Mortality in patients with mental health conditions increased during COVID-19 pandemic
The number of deaths amongst those with mental health conditions and intellectual disabilities was amplified during the novel coronavirus (COVID-19) pandemic, according to a new study based on more than 160,000 patients published in the journal The Lancet Regional Health – Europe.
Before the pandemic, the rates of mortality in those with severe mental health conditions were already higher than the general population. Researchers found that between March and June 2020, during the first wave of COVID-19, mortality further increased in people with mental health conditions and intellectual disabilities compared with the general population.
Deaths from COVID-19 among those with learning disabilities were nine times higher than the general population during the first lockdown period, according to the study, and for those with eating disorders almost five times higher. For those with personality disorders and those with dementia, deaths from COVID-19 were about four times higher than the general population and more than three times higher in people with schizophrenia.

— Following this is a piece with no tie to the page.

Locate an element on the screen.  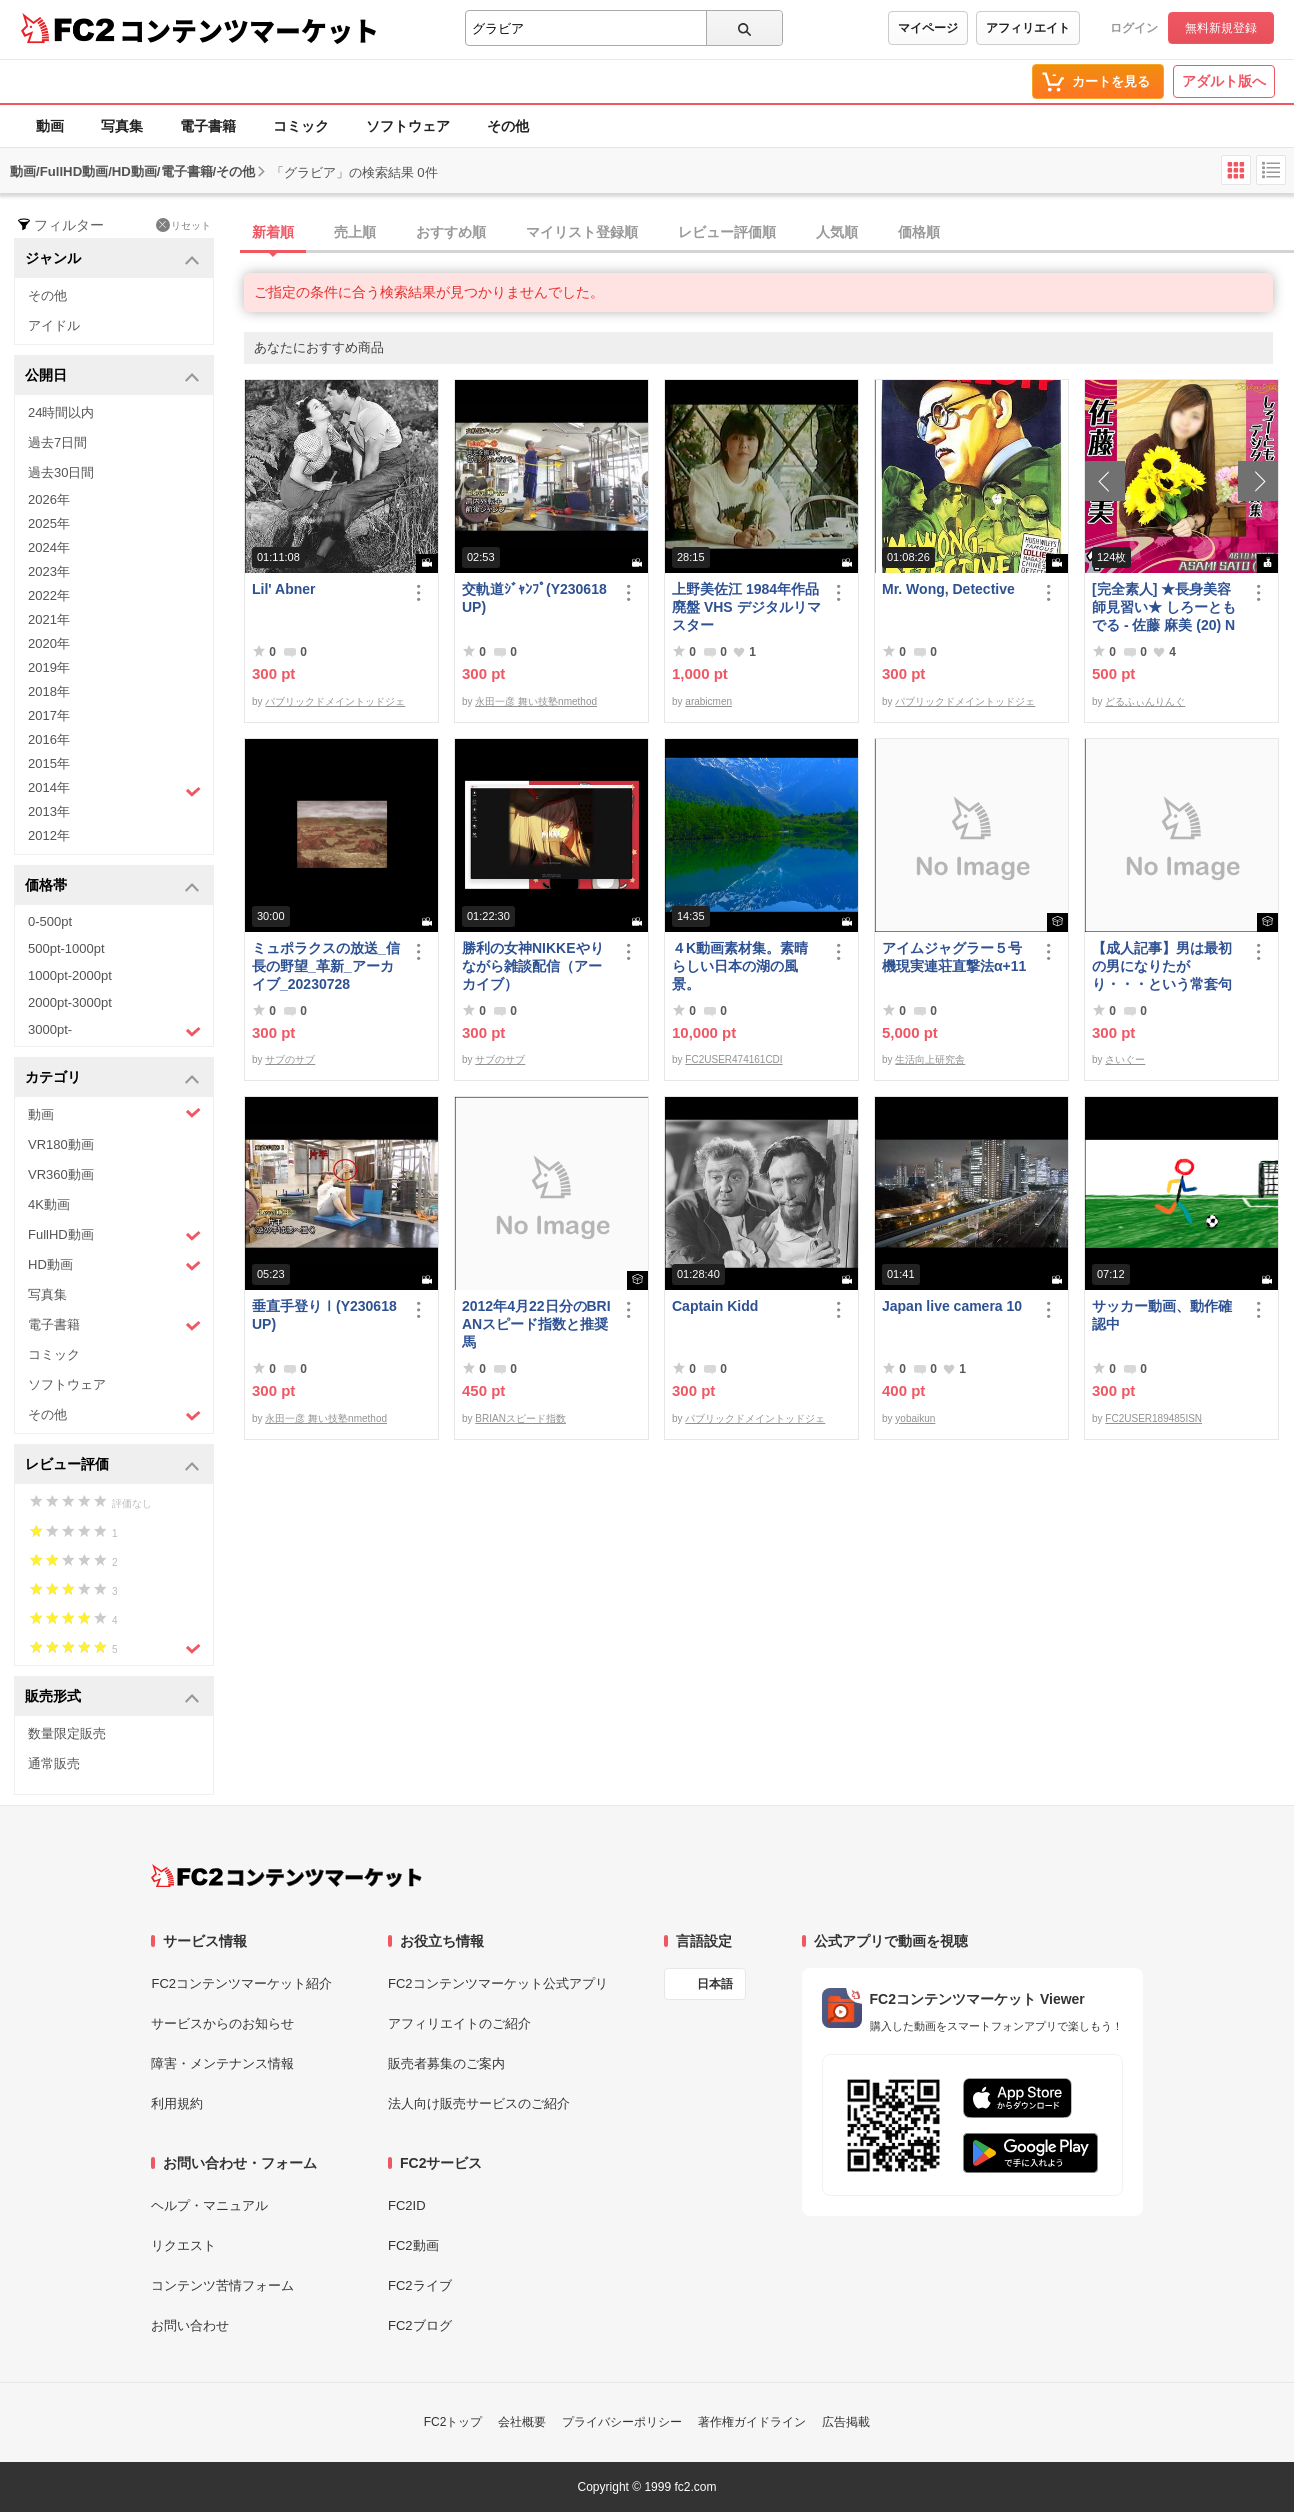 VR180動画 is located at coordinates (61, 1144).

For the study, researchers analyzed anonymized data from 167,122 patients at South London and Maudsley NHS Foundation Trust on deaths between 2019 and 2020. They assessed mortality ratios across nine mental health conditions and intellectual disabilities and by ethnicity. These were standardized by age and gender and were also compared with five-year average weekly deaths from 2015 to 2019 from England and Wales. These were then standardized against population data from London, to assess whether estimates were accounted for by local area-level effects.
Deaths in those with mental health conditions and intellectual disabilities fell from July 2020 to September 2020 as COVID-19 cases fell and lockdowns eased, however remained double that of the general population, which was similar to the figures before the pandemic.

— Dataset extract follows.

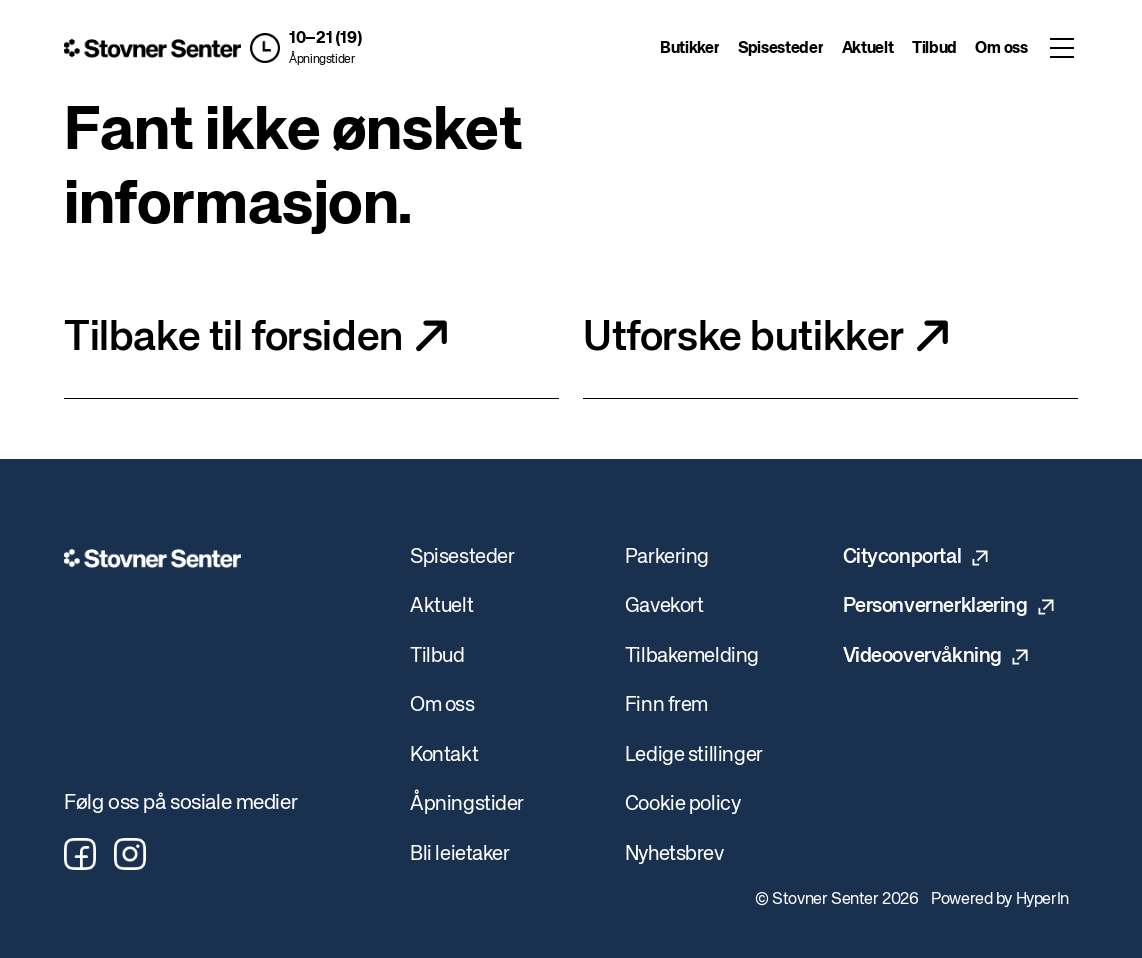 Image resolution: width=1142 pixels, height=958 pixels. Describe the element at coordinates (689, 49) in the screenshot. I see `Butikker` at that location.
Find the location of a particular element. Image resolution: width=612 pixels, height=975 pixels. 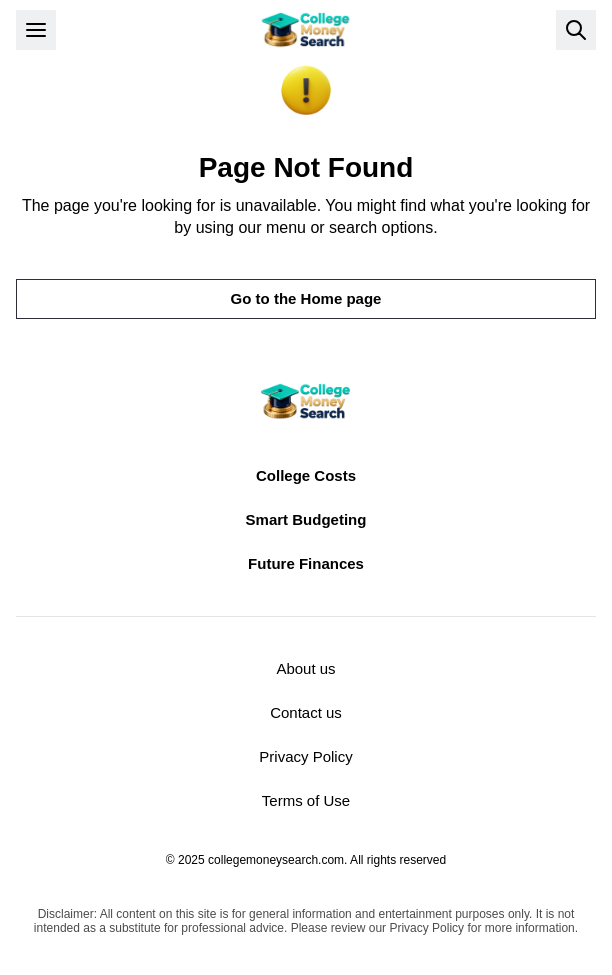 [Open search] is located at coordinates (576, 30).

Similar mortality trends were observed across minority ethnic groups within the sample, with South Asian and Black Caribbean people with severe mental health conditions and intellectual disabilities being 2.5 times more likely to die in the pandemic period compared to the year prior to the pandemic. Elevated mortality risks were also evident for white British and Black African people with severe mental health conditions and intellectual disabilities, according to the study.
The research was part-funded by the National Institute for Health Research (NIHR) Maudsley Biomedical Research Centre (BRC) and used the Clinical Record Interactive Search (CRIS) system to analyze anonymized data from clinical e-records of patients from South London.